Se cumple el primer siglo de la muerte de Franz Kafka y se impone felicitación kafkiana como si fuera cumpleaños no sólo por la vigencia de sus letras y el misterio como murmullo de su biografía en laberinto, sino porque quizá para el próximo centenario podamos declararlo puramente mexicano. Su vida pasará del paisaje de Praga a la antesala de una taquería de suadero y su obra quizá por mexicanizarse termine por perderse en el olvido.

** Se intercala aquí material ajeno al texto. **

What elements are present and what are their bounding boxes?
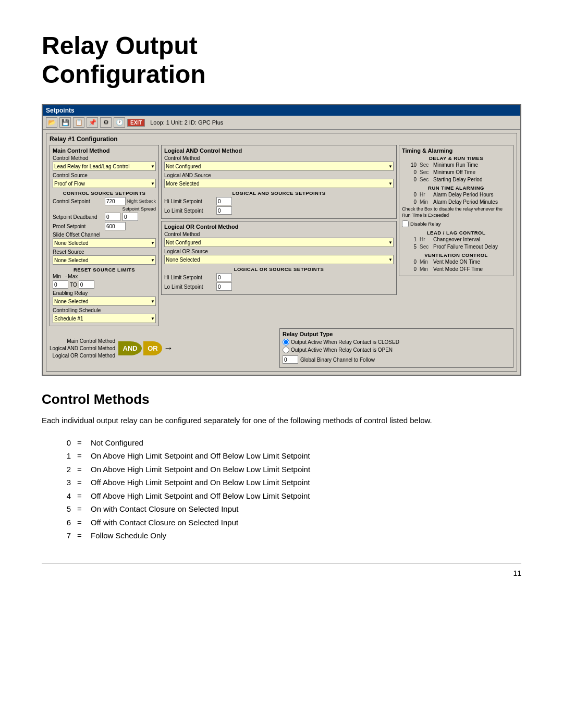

Con todo, el maremoto electoral del pasado domingo no sólo provoca la justificada fanfarria por la llegada de una mujer a la Presidencia de la República y con ella —simbólicamente— todas las mujeres que nos dan Matria, sino también el jolgorio involuntario y la comedia o vodevil de la llamada Oposición. Hablo de lo ridículo que parece ahora el disfraz de dinosaurio en la Cámara de Senadores y evoco —no sin ego— un malogrado debate que sostuve con la X en Televisión Azteca (cuando era funcionaria de Fox para la causa indígena), pero me concentro en el entramado kafkiano:
La trama enrevesada donde una niña que vendía gelatinas se convierte en candidata de una élite surrealista, donde se juntan en licuadora los tres partidos pútridos y trasnochados a los que urge una Metamorfosis. Los diálogos delirantes que intentaron justificar y obviar la derrota electoral y electrónica argumentando contar con inferencias y guasaps que insinuaban lo contrario; es decir, inventarse una victoria en plena época del Carro Completo a la vieja usanza, años de entronización de un autoritarismo velado, verborrea con acento tropical y utopías con innegable apuntalamiento masivo, pero aunque a todos nos guste el pozole no deja de ser vianda con origen caníbal (que quizá le gustara a Kafka) y por ende, así sean peras o manzanas, el escepticismo nacional ante la promesa de que alguien se vaya a la chingada sólo enfatiza que todo esto está Kabrón.